> _Exercise brief_
In the listing below, find the line with "defensor no acreditó" and copy every line from there up to and including the line with "esenciales para la jornada laboral.", exactly and without pictures.

> _Provided data_
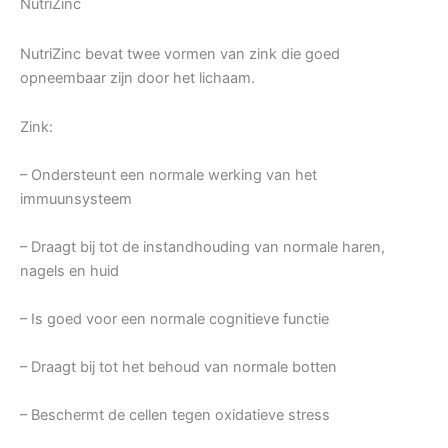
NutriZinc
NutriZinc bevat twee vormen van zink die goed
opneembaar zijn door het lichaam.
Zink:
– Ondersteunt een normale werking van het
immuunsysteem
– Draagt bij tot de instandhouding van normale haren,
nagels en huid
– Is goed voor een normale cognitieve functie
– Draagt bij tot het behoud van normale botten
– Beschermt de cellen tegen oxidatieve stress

---

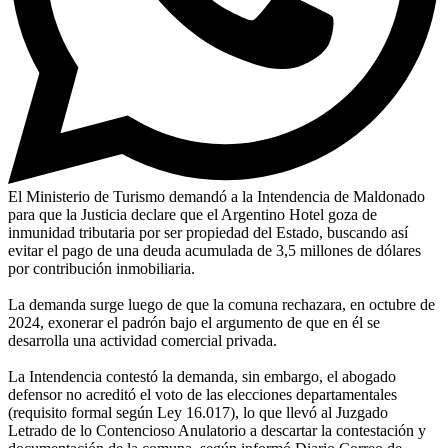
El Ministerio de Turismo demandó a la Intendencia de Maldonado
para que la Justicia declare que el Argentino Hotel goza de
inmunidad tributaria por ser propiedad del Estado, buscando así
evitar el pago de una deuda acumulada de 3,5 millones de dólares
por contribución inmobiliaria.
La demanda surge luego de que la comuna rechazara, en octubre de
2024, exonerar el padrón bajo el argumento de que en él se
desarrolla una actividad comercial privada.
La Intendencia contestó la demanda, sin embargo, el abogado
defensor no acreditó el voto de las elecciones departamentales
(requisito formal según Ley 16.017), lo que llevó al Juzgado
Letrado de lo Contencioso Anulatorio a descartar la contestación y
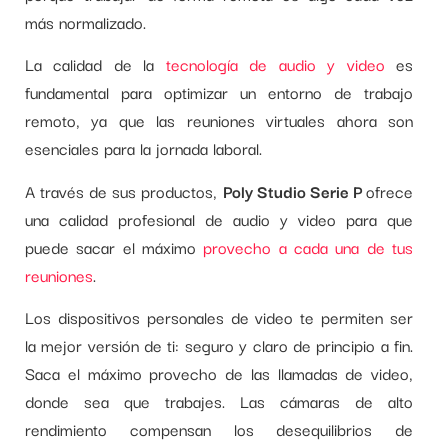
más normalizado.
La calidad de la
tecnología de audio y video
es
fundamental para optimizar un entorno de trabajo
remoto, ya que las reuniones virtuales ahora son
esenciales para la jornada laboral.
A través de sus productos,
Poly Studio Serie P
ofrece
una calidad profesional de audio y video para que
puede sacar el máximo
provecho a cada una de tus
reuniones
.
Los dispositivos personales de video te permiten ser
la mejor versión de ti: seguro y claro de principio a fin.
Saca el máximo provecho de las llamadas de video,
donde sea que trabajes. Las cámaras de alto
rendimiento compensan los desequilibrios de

* * *

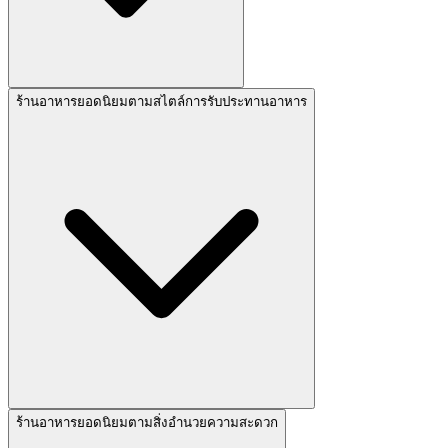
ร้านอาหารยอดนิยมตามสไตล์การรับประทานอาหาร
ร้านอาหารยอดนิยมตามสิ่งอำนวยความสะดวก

> _Exercise output_
defensor no acreditó el voto de las elecciones departamentales
(requisito formal según Ley 16.017), lo que llevó al Juzgado
Letrado de lo Contencioso Anulatorio a descartar la contestación y
más normalizado.
La calidad de la
tecnología de audio y video
es
fundamental para optimizar un entorno de trabajo
remoto, ya que las reuniones virtuales ahora son
esenciales para la jornada laboral.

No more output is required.